Des semaines de six jours

Je ne croyais pas que la journée d'hier était pour être si intense et que j'allais y travailler de façon ininterrompue. Plus tôt la semaine dernière, on annonçait une température caniculaire: 28 degrés, du soleil, des oiseaux, tape des mains, frappe des pieds, crie hourra, boit du rosé. Puis, vendredi, le vent a tourné. On prévoyait maintenant de la pluie et du temps froid. Du coup, je m'étais promis d'avancer dans un travail que je dois effectuer dans les plus brefs délais. Comble d'ironie, Mère Nature avait changé son chapeau de bord une deuxième fois et on a eu droit à un soleil radieux. Mais il était trop tard, je m'étais mis au boulot à 10 heures le matin et j'allais avancer dans ce dernier coûte que coûte. Je n'ai finalement rien vu de ma journée, trop plongé que j'étais dans mes bébelles.

Je me suis levé le nez de l'ordinateur il devait être environ 18 heures. God! Déjà? Bon ben coudonc, faut bien faire manger la famille. Une fois la bouffe prête, j'enfile les bouchées rapidement, crunch crunch miam miam, pour mieux les remettre double à mon travail.

Presque douze heures plus tard, je peux dire Mission (presque) accomplie. Malheureusement, je n'ai rien vu du Gala Artis (sauf la fin et semblerait que je n'aie pas manqué grand chose) ni de Tout le monde en parle. J'aurais pourtant bien aimé y voir la gueule de Jean Leloup, dans son nouveau badtrip égo-narcisso-histrio-schizo-parano (c'est moi ou il a des tendances de personnalité limite?). Surtout que je suis au gouffre de décrocher de ses élucubrations. C'est qu'après plusieurs morts et résurrections consécutives, j'arrive difficilement à croire encore à la sincérité du personnage. Parce qu'il ne faut pas se leurrer, le rock'n'roll, avant d'être une question d'attitude, c'en est une de tripes à vif, d'intensité et de sincérité des émotions. Ou peut-être pas...

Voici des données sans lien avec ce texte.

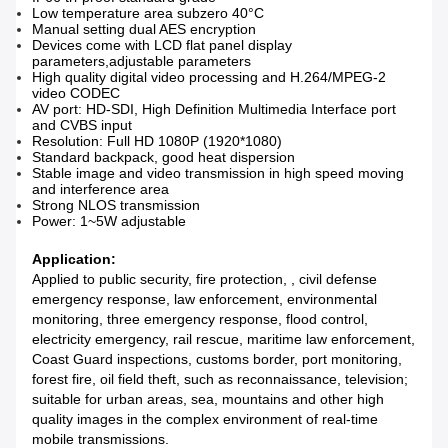
Low temperature area subzero 40°C
Manual setting dual AES encryption
Devices come with LCD flat panel display
parameters,adjustable parameters
High quality digital video processing and H.264/MPEG-2
video CODEC
AV port: HD-SDI, High Definition Multimedia Interface port
and CVBS input
Resolution: Full HD 1080P (1920*1080)
Standard backpack, good heat dispersion
Stable image and video transmission in high speed moving
and interference area
Strong NLOS transmission
Power: 1~5W adjustable
Application:
Applied to public security, fire protection, , civil defense
emergency response, law enforcement, environmental
monitoring, three emergency response, flood control,
electricity emergency, rail rescue, maritime law enforcement,
Coast Guard inspections, customs border, port monitoring,
forest fire, oil field theft, such as reconnaissance, television;
suitable for urban areas, sea, mountains and other high
quality images in the complex environment of real-time
mobile transmissions.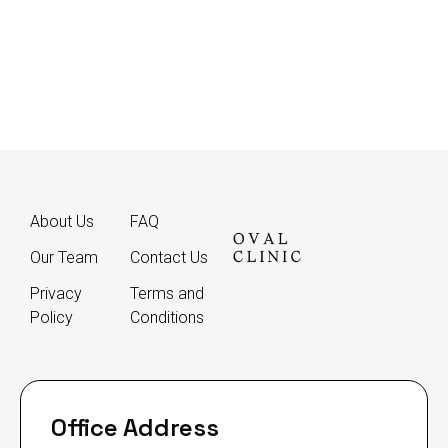
About Us
FAQ
Our Team
Contact Us
Privacy
Terms and
Policy
Conditions
Office Address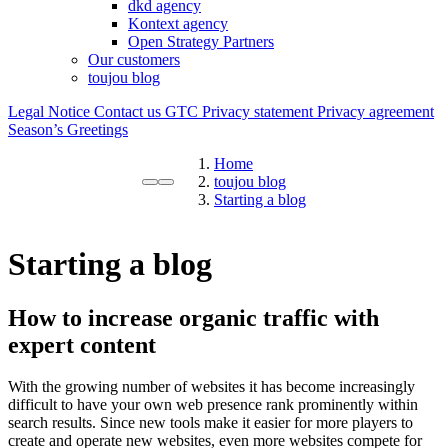
dkd agency
Kontext agency
Open Strategy Partners
Our customers
toujou blog
Legal Notice
Contact us
GTC
Privacy statement
Privacy agreement
Season’s Greetings
Home
toujou blog
Starting a blog
Starting a blog
How to increase organic traffic with
expert content
With the growing number of websites it has become increasingly
difficult to have your own web presence rank prominently within
search results. Since new tools make it easier for more players to
create and operate new websites, even more websites compete for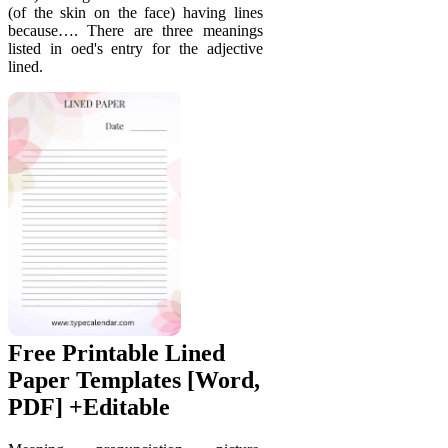
(of the skin on the face) having lines
because…. There are three meanings
listed in oed's entry for the adjective
lined.
Free Printable Lined
Paper Templates [Word,
PDF] +Editable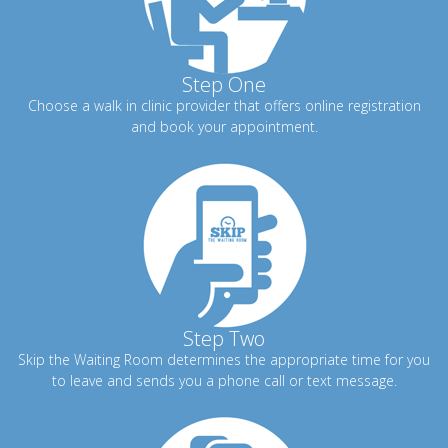
Step One
Choose a walk in clinic provider that offers online registration
and book your appointment.
Step Two
Skip the Waiting Room determines the appropriate time for you
to leave and sends you a phone call or text message.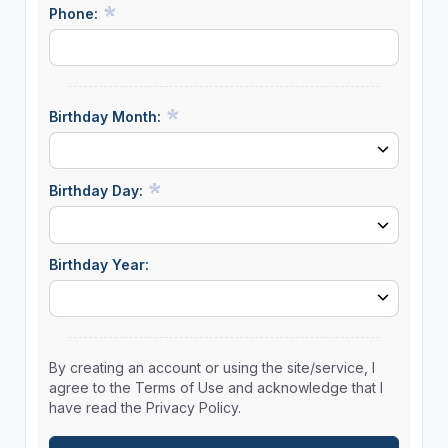
Phone:
Birthday Month:
Birthday Day:
Birthday Year:
By creating an account or using the site/service, I
agree to the Terms of Use and acknowledge that I
have read the Privacy Policy.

Anyway, on verra bien demain. Parce que je compte bien me rendre au "magasin de record" le plus près de chez moi pour y écouter le tout nouvel opus de "Not so" Deadwolf. Je dois y aller de toute façon pour me procurer le nouveau bébé de Patrick Watson, Wooden arms.

Hmmm, la semaine flaire déjà bon les frissons musicaux.

4 commentaires:

Marie-Julie a dit…

L'entrevue avec Leloup est sur le site de TLMP! Moi, je suis vraiment retombée sous le charme.
Btw, sur quoi tu bosses? Ton bouquin???

Patrick Dion a dit…

Merci MJ! Je viens de la voir. God! Son personnage est drôle et complètement disjoncté. Mais je me demande à quel point on a eu droit au vrai Jean Leclerc. J'ai l'impression qu'ils se ressemblent vraiment beaucoup et qu'ils sont tous les deux assez borderline.

nonam a dit…

J'suis retombée amoureuse de Jean Leloup. Quoique qu'on puisse en penser...Je l'ADORE!!!

Hortensia a dit…

Je trouve généralement le personnage assez divertissant, quoi que je trouve parfois qu'il se caricature lui-même. Reste que c'est un créateur génial quand il s'y met. Je vais sûrement faire les deux mêmes achats que toi cette semaine.